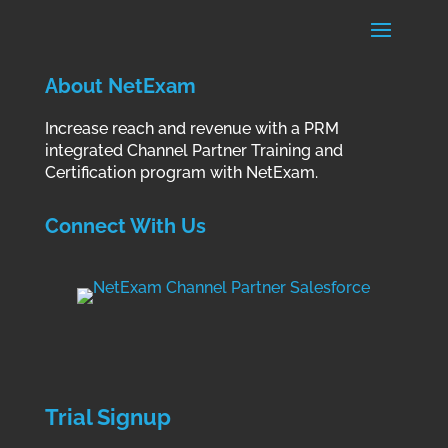
About NetExam
Increase reach and revenue with a PRM
integrated Channel Partner Training and
Certification program with NetExam.
Connect With Us
Trial Signup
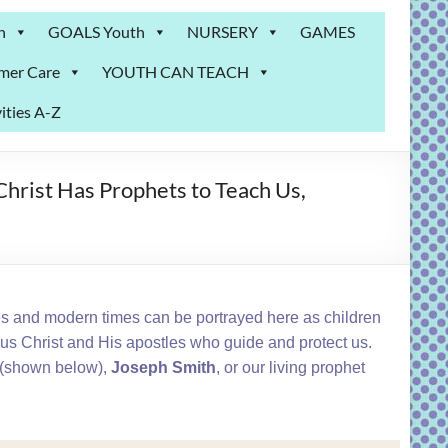
n
GOALS Youth
NURSERY
GAMES
mer Care
YOUTH CAN TEACH
ities A-Z
hrist Has Prophets to Teach Us,
es and modern times can be portrayed here as children
sus Christ and His apostles who guide and protect us.
(shown below),
Joseph Smith
, or our living prophet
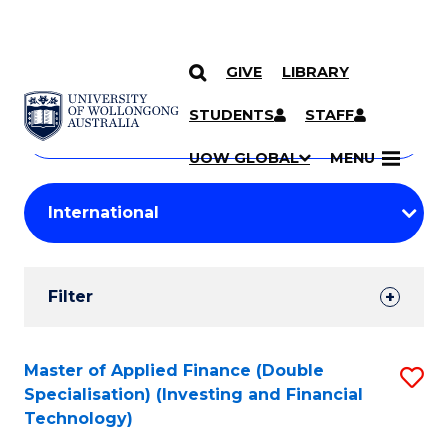
GIVE
LIBRARY
Search
SKIP TO CONTENT
Courses
STUDENTS
STAFF
Search
courses
Searc
UOW GLOBAL
MENU
by
Student
keyword
Filters
Filter
Results
Search
Master of Applied Finance (Double
S
Specialisation) (Investing and Financial
Results
to
Technology)
C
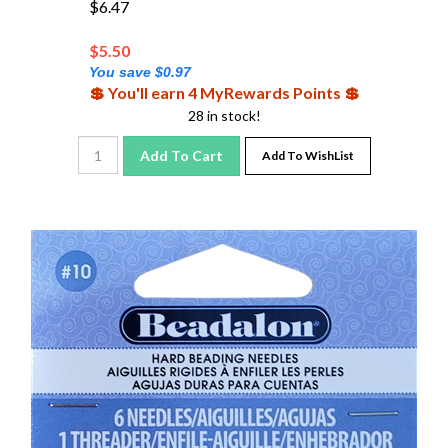
$
5.50
You save $0.97
💲 You'll earn 4 MyRewards Points 💲
28 in stock!
Add To Cart
Add To WishList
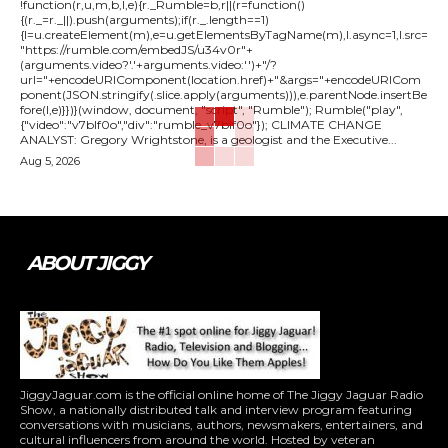
!function(r,u,m,b,l,e){r._Rumble=b,r||(r=function()
{(r._=r._||).push(arguments);if(r._.length==1)
{l=u.createElement(m),e=u.getElementsByTagName(m),l.async=1,l.src=
"https://rumble.com/embedJS/u34v0r"+
(arguments.video?'.'+arguments.video:'')+"/?
url="+encodeURIComponent(location.href)+"&args="+encodeURICom
ponent(JSON.stringify(.slice.apply(arguments))),e.parentNode.insertBe
fore(l,e)}})}(window, document, "script", "Rumble"); Rumble("play",
{"video":"v7blf0o","div":"rumble_v7blf0o"}); CLIMATE CHANGE
ANALYST: Gregory Wrightstone, is a geologist and the Executive...
Aug 5, 2026
ABOUT JIGGY
JiggyJaguar.com is the official online home of The Jiggy Jaguar Radio
Show, a nationally distributed talk and interview program featuring
conversations with musicians, authors, newsmakers, entertainers, and
cultural influencers from around the world. Hosted by veteran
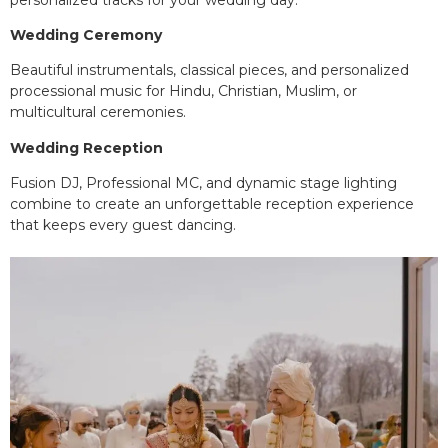
Wedding Ceremony
Beautiful instrumentals, classical pieces, and personalized
processional music for Hindu, Christian, Muslim, or
multicultural ceremonies.
Wedding Reception
Fusion DJ, Professional MC, and dynamic stage lighting
combine to create an unforgettable reception experience
that keeps every guest dancing.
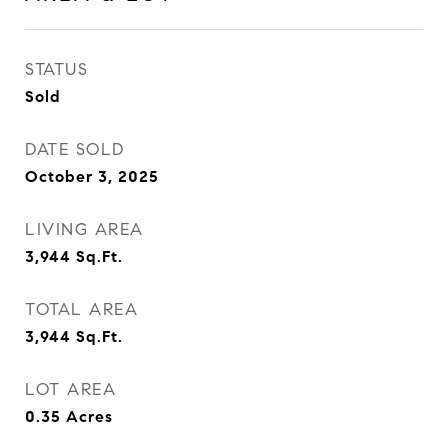
STATUS
Sold
DATE SOLD
October 3, 2025
LIVING AREA
3,944
Sq.Ft.
TOTAL AREA
3,944
Sq.Ft.
LOT AREA
0.35
Acres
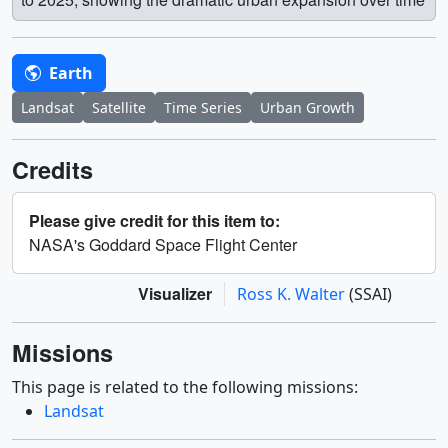
Earth
Landsat
Satellite
Time Series
Urban Growth
Credits
Please give credit for this item to:
NASA's Goddard Space Flight Center
Visualizer
Ross K. Walter
(SSAI)
Missions
This page is related to the following missions:
Landsat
----
To do |
Going by the data above, give back only the lines from the one containing "Increase reach and revenue with a PRM" through the one containing "es and modern", exactly as they stand, both ends included and no images.

Expected answer |
Increase reach and revenue with a PRM
integrated Channel Partner Training and
Certification program with NetExam.
Connect With Us
Trial Signup
n
GOALS Youth
NURSERY
GAMES
mer Care
YOUTH CAN TEACH
ities A-Z
hrist Has Prophets to Teach Us,
es and modern times can be portrayed here as children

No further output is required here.